Localization of HLA-DR alpha-chain messenger ribonucleic acid in normal and autoimmune human thyroid using in situ hybridization.

We studied the cellular location of HLA-DR alpha-chain synthesis within the human thyroid gland using the technique of in situ hybridization. Tritium-labeled cRNA probes for the HLA-DR alpha-chain DNA sequence revealed significant HLA-DR alpha-chain gene expression in thyroid glands from patients with Graves' hyperthyroidism and Hashimoto's thyroiditis.

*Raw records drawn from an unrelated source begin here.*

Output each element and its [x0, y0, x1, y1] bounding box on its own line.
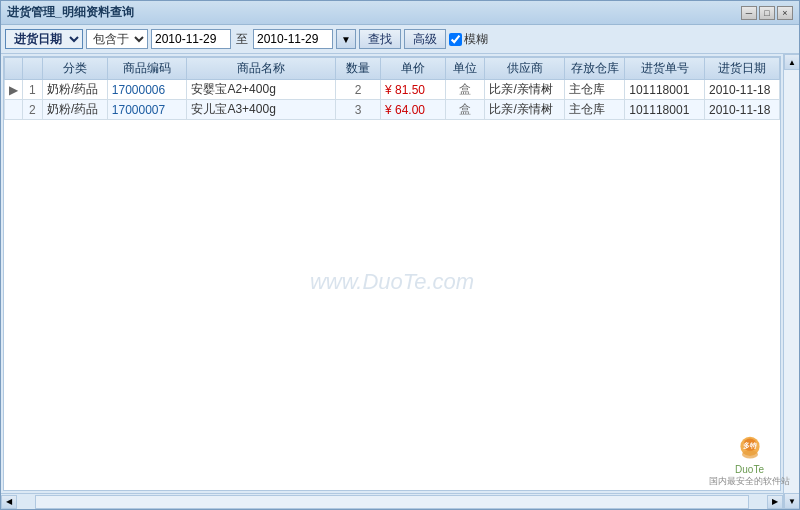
- minimize-button[interactable]: ─: [741, 6, 757, 20]
- title-bar: 进货管理_明细资料查询 ─ □ ×: [1, 1, 799, 25]
- td-expand: [5, 100, 23, 120]
- table-wrapper: www.DuoTe.com 分类 商品编码 商品名称 数量 单价 单位: [1, 54, 783, 509]
- maximize-button[interactable]: □: [759, 6, 775, 20]
- window-controls: ─ □ ×: [741, 6, 793, 20]
- th-expand: [5, 58, 23, 80]
- td-order-no: 101118001: [625, 100, 705, 120]
- th-date[interactable]: 进货日期: [705, 58, 780, 80]
- td-price: ¥ 64.00: [380, 100, 445, 120]
- toolbar: 进货日期 包含于 等于 大于 小于 至 ▼ 查找 高级 模糊: [1, 25, 799, 54]
- th-price[interactable]: 单价: [380, 58, 445, 80]
- h-scrollbar-track[interactable]: [35, 495, 749, 509]
- th-name[interactable]: 商品名称: [187, 58, 336, 80]
- td-warehouse: 主仓库: [565, 80, 625, 100]
- date-from-input[interactable]: [151, 29, 231, 49]
- fuzzy-label: 模糊: [464, 31, 488, 48]
- logo-site-text: DuoTe: [735, 464, 764, 475]
- th-code[interactable]: 商品编码: [107, 58, 187, 80]
- scroll-up-button[interactable]: ▲: [784, 54, 799, 70]
- table-body: ▶1奶粉/药品17000006安婴宝A2+400g2¥ 81.50盒比亲/亲情树…: [5, 80, 780, 120]
- td-date: 2010-11-18: [705, 100, 780, 120]
- fuzzy-checkbox[interactable]: [449, 33, 462, 46]
- filter-field-dropdown[interactable]: 进货日期: [5, 29, 83, 49]
- main-window: 进货管理_明细资料查询 ─ □ × 进货日期 包含于 等于 大于 小于 至 ▼ …: [0, 0, 800, 510]
- td-name: 安婴宝A2+400g: [187, 80, 336, 100]
- th-category[interactable]: 分类: [42, 58, 107, 80]
- td-order-no: 101118001: [625, 80, 705, 100]
- td-unit: 盒: [445, 80, 485, 100]
- fuzzy-checkbox-area: 模糊: [449, 31, 488, 48]
- data-table-container[interactable]: 分类 商品编码 商品名称 数量 单价 单位 供应商 存放仓库 进货单号 进货日期: [3, 56, 781, 491]
- scroll-down-button[interactable]: ▼: [784, 493, 799, 509]
- data-table: 分类 商品编码 商品名称 数量 单价 单位 供应商 存放仓库 进货单号 进货日期: [4, 57, 780, 120]
- td-code: 17000007: [107, 100, 187, 120]
- logo-slogan: 国内最安全的软件站: [709, 475, 790, 488]
- th-order-no[interactable]: 进货单号: [625, 58, 705, 80]
- filter-condition-dropdown[interactable]: 包含于 等于 大于 小于: [86, 29, 148, 49]
- td-date: 2010-11-18: [705, 80, 780, 100]
- window-title: 进货管理_明细资料查询: [7, 4, 134, 21]
- td-quantity: 3: [336, 100, 381, 120]
- td-name: 安儿宝A3+400g: [187, 100, 336, 120]
- td-unit: 盒: [445, 100, 485, 120]
- td-supplier: 比亲/亲情树: [485, 80, 565, 100]
- td-warehouse: 主仓库: [565, 100, 625, 120]
- th-quantity[interactable]: 数量: [336, 58, 381, 80]
- table-row[interactable]: ▶1奶粉/药品17000006安婴宝A2+400g2¥ 81.50盒比亲/亲情树…: [5, 80, 780, 100]
- date-picker-button[interactable]: ▼: [336, 29, 356, 49]
- svg-point-2: [742, 450, 758, 458]
- th-warehouse[interactable]: 存放仓库: [565, 58, 625, 80]
- td-index: 1: [23, 80, 43, 100]
- scroll-left-button[interactable]: ◀: [1, 495, 17, 509]
- scroll-right-button[interactable]: ▶: [767, 495, 783, 509]
- search-button[interactable]: 查找: [359, 29, 401, 49]
- advanced-button[interactable]: 高级: [404, 29, 446, 49]
- logo-area: 多特 DuoTe 国内最安全的软件站: [709, 432, 790, 488]
- date-to-input[interactable]: [253, 29, 333, 49]
- th-unit[interactable]: 单位: [445, 58, 485, 80]
- td-code: 17000006: [107, 80, 187, 100]
- td-supplier: 比亲/亲情树: [485, 100, 565, 120]
- logo-icon: 多特: [734, 432, 766, 464]
- horizontal-scrollbar: ◀ ▶: [1, 493, 783, 509]
- v-scrollbar-track[interactable]: [784, 70, 799, 493]
- td-price: ¥ 81.50: [380, 80, 445, 100]
- th-supplier[interactable]: 供应商: [485, 58, 565, 80]
- td-category: 奶粉/药品: [42, 100, 107, 120]
- td-index: 2: [23, 100, 43, 120]
- table-row[interactable]: 2奶粉/药品17000007安儿宝A3+400g3¥ 64.00盒比亲/亲情树主…: [5, 100, 780, 120]
- td-quantity: 2: [336, 80, 381, 100]
- td-category: 奶粉/药品: [42, 80, 107, 100]
- svg-text:多特: 多特: [743, 441, 758, 450]
- td-expand: ▶: [5, 80, 23, 100]
- th-index: [23, 58, 43, 80]
- table-header-row: 分类 商品编码 商品名称 数量 单价 单位 供应商 存放仓库 进货单号 进货日期: [5, 58, 780, 80]
- date-separator: 至: [236, 31, 248, 48]
- main-content: www.DuoTe.com 分类 商品编码 商品名称 数量 单价 单位: [1, 54, 799, 509]
- close-button[interactable]: ×: [777, 6, 793, 20]
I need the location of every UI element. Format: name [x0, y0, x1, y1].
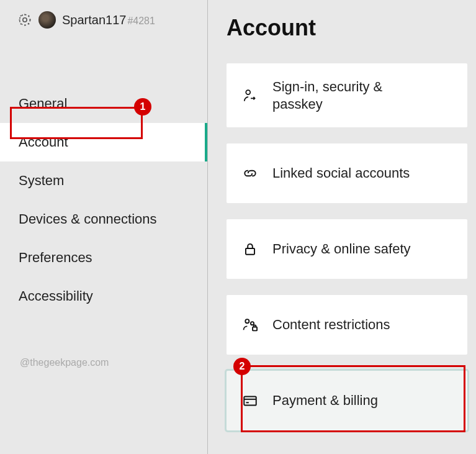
sidebar: Spartan117#4281 General Account System D…: [0, 0, 208, 454]
svg-point-4: [245, 319, 249, 323]
svg-rect-6: [253, 327, 257, 331]
avatar[interactable]: [38, 11, 56, 29]
svg-point-5: [251, 322, 254, 325]
nav-item-system[interactable]: System: [0, 161, 207, 200]
card-payment-billing[interactable]: Payment & billing: [227, 371, 467, 430]
nav: General Account System Devices & connect…: [0, 84, 207, 316]
nav-item-account[interactable]: Account: [0, 123, 207, 161]
card-privacy[interactable]: Privacy & online safety: [227, 219, 467, 279]
nav-item-devices[interactable]: Devices & connections: [0, 200, 207, 238]
nav-item-general[interactable]: General: [0, 84, 207, 123]
watermark: @thegeekpage.com: [20, 357, 109, 368]
svg-point-2: [246, 90, 250, 94]
nav-item-preferences[interactable]: Preferences: [0, 238, 207, 277]
card-label: Linked social accounts: [272, 165, 410, 182]
card-signin-security[interactable]: Sign-in, security & passkey: [227, 63, 467, 127]
svg-rect-3: [246, 248, 254, 255]
svg-point-0: [23, 18, 27, 22]
profile-row: Spartan117#4281: [0, 11, 207, 41]
card-label: Privacy & online safety: [272, 240, 411, 258]
credit-card-icon: [241, 392, 259, 409]
card-label: Payment & billing: [272, 392, 378, 409]
page-title: Account: [227, 15, 467, 41]
card-linked-social[interactable]: Linked social accounts: [227, 143, 467, 203]
svg-rect-7: [244, 397, 256, 406]
card-label: Sign-in, security & passkey: [272, 78, 409, 112]
card-label: Content restrictions: [272, 316, 390, 334]
nav-item-accessibility[interactable]: Accessibility: [0, 277, 207, 316]
gear-icon[interactable]: [17, 12, 32, 27]
main-panel: Account Sign-in, security & passkey Link…: [208, 0, 476, 454]
card-content-restrictions[interactable]: Content restrictions: [227, 295, 467, 355]
lock-icon: [241, 240, 259, 258]
person-key-icon: [241, 87, 259, 104]
link-icon: [241, 165, 259, 182]
username: Spartan117#4281: [62, 13, 155, 27]
people-lock-icon: [241, 316, 259, 334]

Hybridization signals, which were RNA strand specific, were widely distributed over thyroid follicular epithelial cells as well as over areas of lymphoid infiltration, with the highest concentration of HLA-DR alpha-chain mRNA within epithelial cells in Graves' disease follicles adjacent to areas of lymphoid infiltration. Qualitatively similar results were obtained with immunoperoxidase staining of thyroid sections for DR antigen. Thyroid tissue obtained from patients who did not have autoimmune thyroid disease contained no detectable HLA-DR antigen, but in situ hybridization revealed variable levels of HLA-DR alpha-chain mRNA in thyroid epithelial cells in such glands. Some glands had no detectable HLA-DR alpha-chain mRNA levels above background, whereas other adult glands had significant DR-specific mRNA levels. Fetal thyroid tissue, however, was negative for strand-specific HLA-DR alpha-chain transcripts as well as for HLA-DR antigen. These results indicate that thyroid epithelial cells are capable of synthesizing HLA class II antigens. The DR genes were expressed to the highest degree within the thyroid glands of patients with autoimmune thyroid disease, where expression was strongly associated with lymphoid infiltration.